La velocidad con la que un legislador puede pasar de aplaudir a un dirigente a atacarlo en público según la conveniencia del día marca el pulso de una política que parece totalmente desconectada de la calle. Mientras los comercios, las PyMEs y los vecinos de los barrios bonaerenses la pelean a diario contra la crisis y la inseguridad en este invierno de 2026, las figuras principales de la Legislatura eligen gastar el tiempo en pases de factura que no le resuelven la vida a nadie. Analizar cómo el jefe de un bloque mayoritario se transforma en un opinólogo serial en lugar de liderar las leyes urgentes es clave para entender el enojo de la sociedad con los políticos.
El último cruce en el recinto del Senado dejó muy mal parado a Sergio Berni, quien armó un acting con micrófono cortado incluido para reclamarle a Axel Kicillof una mayor obediencia partidaria, cayendo en una contradicción insólita que las redes sociales no tardaron en cobrarle.
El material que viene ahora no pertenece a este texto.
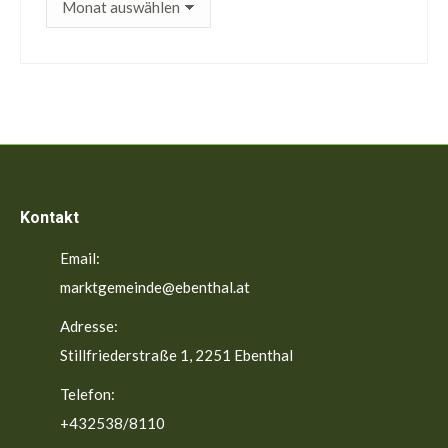
Beiträge
Kontakt
Email:
marktgemeinde@ebenthal.at
Adresse:
Stillfriederstraße 1, 2251 Ebenthal
Telefon:
+432538/8110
El archivo es demoledor: el mismo Berni que hoy posa como el defensor número uno del kirchnerismo duro es el que en 2021 anunció con bombos y platillos que se iba de ese espacio porque estaba agotado, y el mismo que en abril pasado aseguraba textualmente en los canales de noticias que votaría a Kicillof con los ojos cerrados para la presidencia. Esta nueva voltereta expone el verdadero perfil de un dirigente que vive del ruido mediático y la chicana, eligiendo la comodidad de criticar a su propio equipo antes que asumir la responsabilidad de redactar propuestas concretas.
En los pasillos de la Gobernación bonaerense hay un fuerte malestar con la actitud del senador, a quien acusan de jugar para su propio beneficio personal en medio de un escenario complejo. La actividad parlamentaria continuará trabada mientras la conducción del bloque oficialista prefiera el espectáculo de la interna antes que el tratamiento de las leyes reales.